■ Page-level text extractions
=-=-=

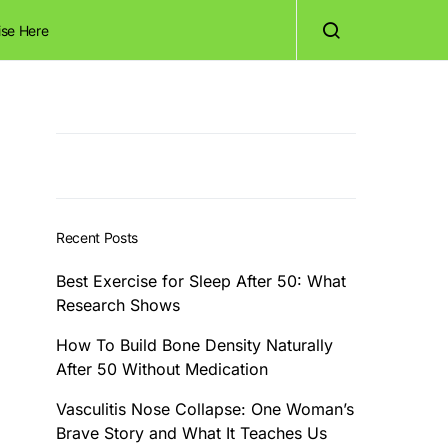
ise Here
Recent Posts
Best Exercise for Sleep After 50: What
Research Shows
How To Build Bone Density Naturally
After 50 Without Medication
Vasculitis Nose Collapse: One Woman’s
Brave Story and What It Teaches Us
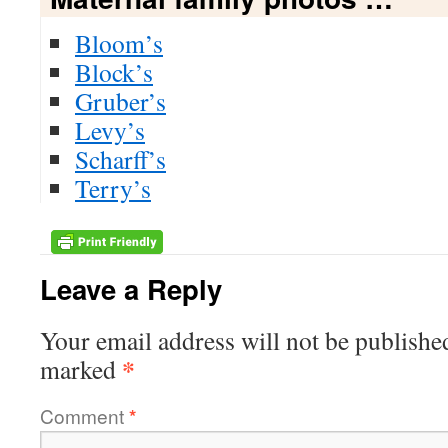
Bloom’s
Block’s
Gruber’s
Levy’s
Scharff’s
Terry’s
Leave a Reply
Your email address will not be publishe
*
marked
Comment
*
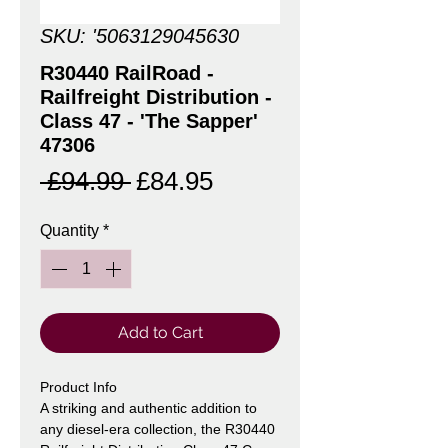
SKU: '5063129045630
R30440 RailRoad -
Railfreight Distribution -
Class 47 - 'The Sapper'
47306
Regular
Sale
 £94.99 
£84.95
Price
Price
Quantity
*
Add to Cart
Product Info
A striking and authentic addition to
any diesel-era collection, the R30440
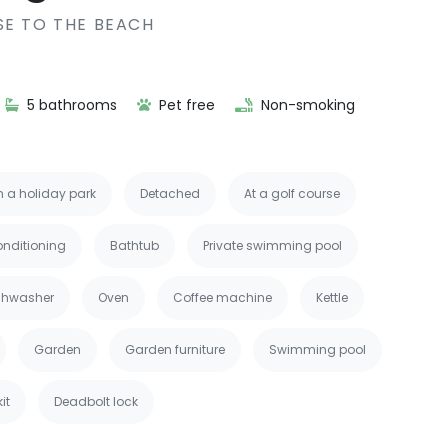
SE TO THE BEACH
5 bathrooms
Pet free
Non-smoking
n a holiday park
Detached
At a golf course
onditioning
Bathtub
Private swimming pool
shwasher
Oven
Coffee machine
Kettle
Garden
Garden furniture
Swimming pool
kit
Deadbolt lock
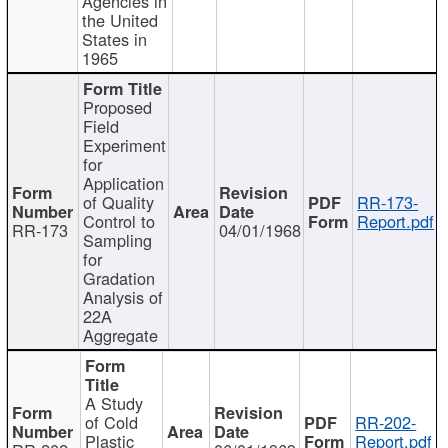
Agencies in
the United
States in
1965
Proposed
Field
Experiment
for
Application
of Quality
RR-173-
Control to
Report.pdf
RR-173
04/01/1968
Sampling
for
Gradation
Analysis of
22A
Aggregate
A Study
of Cold
RR-202-
Plastic
Report.pdf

=-=-=

■ Assignment
Restate all entries above exactly, but not the images.

■ Answer box
ise Here
Recent Posts
Best Exercise for Sleep After 50: What
Research Shows
How To Build Bone Density Naturally
After 50 Without Medication
Vasculitis Nose Collapse: One Woman’s
Brave Story and What It Teaches Us
Bloom’s
Block’s
Gruber’s
Levy’s
Scharff’s
Terry’s
Leave a Reply
Your email address will not be publishe
*
marked
Comment
*
SKU: '5063129045630
R30440 RailRoad -
Railfreight Distribution -
Class 47 - 'The Sapper'
47306
Regular
Sale
 £94.99 
£84.95
Price
Price
Quantity
*
Add to Cart
Product Info
A striking and authentic addition to
any diesel-era collection, the R30440
SE TO THE BEACH
5 bathrooms
Pet free
Non-smoking
n a holiday park
Detached
At a golf course
onditioning
Bathtub
Private swimming pool
shwasher
Oven
Coffee machine
Kettle
Garden
Garden furniture
Swimming pool
kit
Deadbolt lock
Agencies in
the United
States in
1965
Proposed
Field
Experiment
for
Application
of Quality
RR-173-
Control to
Report.pdf
RR-173
04/01/1968
Sampling
for
Gradation
Analysis of
22A
Aggregate
A Study
of Cold
RR-202-
Plastic
Report.pdf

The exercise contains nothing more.